● **TASK TO COMPLETE**
Without any of the pictures, print every record below exactly.

Records excerpted from a collection
____________

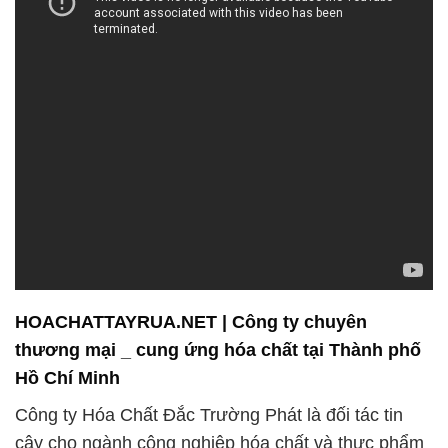
HOACHATTAYRUA.NET | Công ty chuyên
thương mại _ cung ứng hóa chất tại Thành phố
Hồ Chí Minh
Công ty Hóa Chất Đắc Trường Phát là đối tác tin
cậy cho ngành công nghiệp hóa chất và thực phẩm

____________

● **ANSWER TO THIS EXERCISE**
HOACHATTAYRUA.NET | Công ty chuyên
thương mại _ cung ứng hóa chất tại Thành phố
Hồ Chí Minh
Công ty Hóa Chất Đắc Trường Phát là đối tác tin
cậy cho ngành công nghiệp hóa chất và thực phẩm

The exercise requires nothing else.